Exercise objective = Leave out the pictures and restate every entry word for word.

Exercise data =
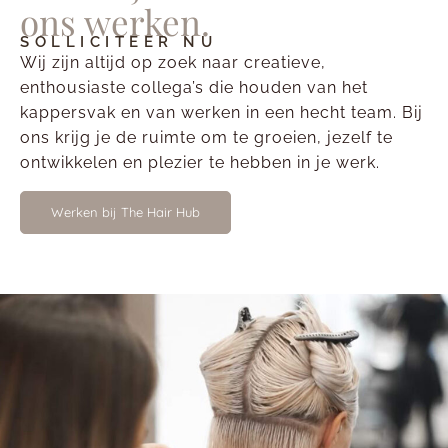
ons werken.
SOLLICITEER NU
Wij zijn altijd op zoek naar creatieve,
enthousiaste collega’s die houden van het
kappersvak en van werken in een hecht team. Bij
ons krijg je de ruimte om te groeien, jezelf te
ontwikkelen en plezier te hebben in je werk.
Werken bij The Hair Hub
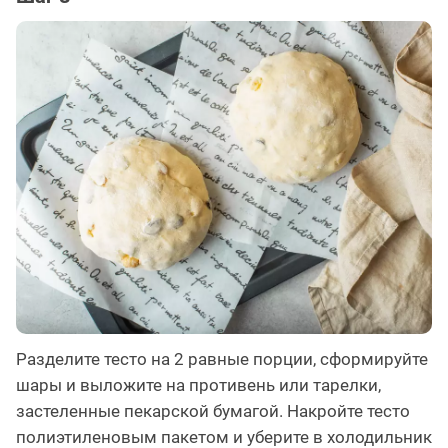
Разделите тесто на 2 равные порции, сформируйте
шары и выложите на противень или тарелки,
застеленные пекарской бумагой. Накройте тесто
полиэтиленовым пакетом и уберите в холодильник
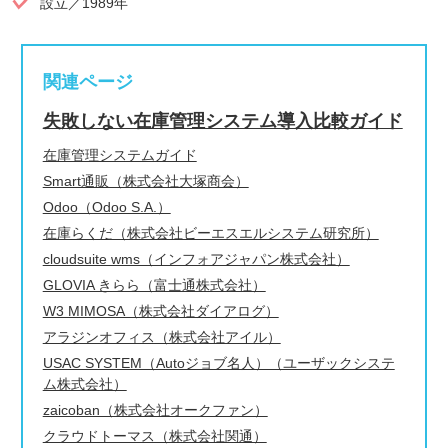
設立／1989年
関連ページ
失敗しない在庫管理システム導入比較ガイド
在庫管理システムガイド
Smart通販（株式会社大塚商会）
Odoo（Odoo S.A.）
在庫らくだ（株式会社ビーエスエルシステム研究所）
cloudsuite wms（インフォアジャパン株式会社）
GLOVIA きらら（富士通株式会社）
W3 MIMOSA（株式会社ダイアログ）
アラジンオフィス（株式会社アイル）
USAC SYSTEM（Autoジョブ名人）（ユーザックシステ
ム株式会社）
zaicoban（株式会社オークファン）
クラウドトーマス（株式会社関通）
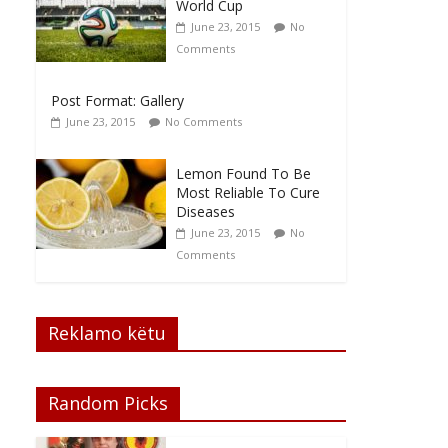
World Cup
June 23, 2015
No
Comments
Post Format: Gallery
June 23, 2015
No Comments
Lemon Found To Be
Most Reliable To Cure
Diseases
June 23, 2015
No
Comments
Reklamo këtu
Random Picks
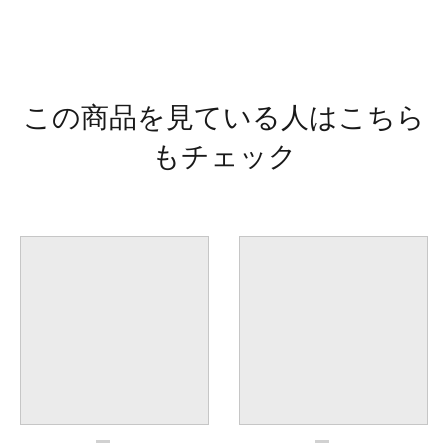
この商品を見ている人はこちら
もチェック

Result of the exercise =
ons werken.
SOLLICITEER NU
Wij zijn altijd op zoek naar creatieve,
enthousiaste collega’s die houden van het
kappersvak en van werken in een hecht team. Bij
ons krijg je de ruimte om te groeien, jezelf te
ontwikkelen en plezier te hebben in je werk.
Werken bij The Hair Hub
Разделите тесто на 2 равные порции, сформируйте
шары и выложите на противень или тарелки,
застеленные пекарской бумагой. Накройте тесто
полиэтиленовым пакетом и уберите в холодильник
設立／1989年
関連ページ
失敗しない在庫管理システム導入比較ガイド
在庫管理システムガイド
Smart通販（株式会社大塚商会）
Odoo（Odoo S.A.）
在庫らくだ（株式会社ビーエスエルシステム研究所）
cloudsuite wms（インフォアジャパン株式会社）
GLOVIA きらら（富士通株式会社）
W3 MIMOSA（株式会社ダイアログ）
アラジンオフィス（株式会社アイル）
USAC SYSTEM（Autoジョブ名人）（ユーザックシステ
ム株式会社）
zaicoban（株式会社オークファン）
クラウドトーマス（株式会社関通）
World Cup
June 23, 2015
No
Comments
Post Format: Gallery
June 23, 2015
No Comments
Lemon Found To Be
Most Reliable To Cure
Diseases
June 23, 2015
No
Comments
Reklamo këtu
Random Picks
この商品を見ている人はこちら
もチェック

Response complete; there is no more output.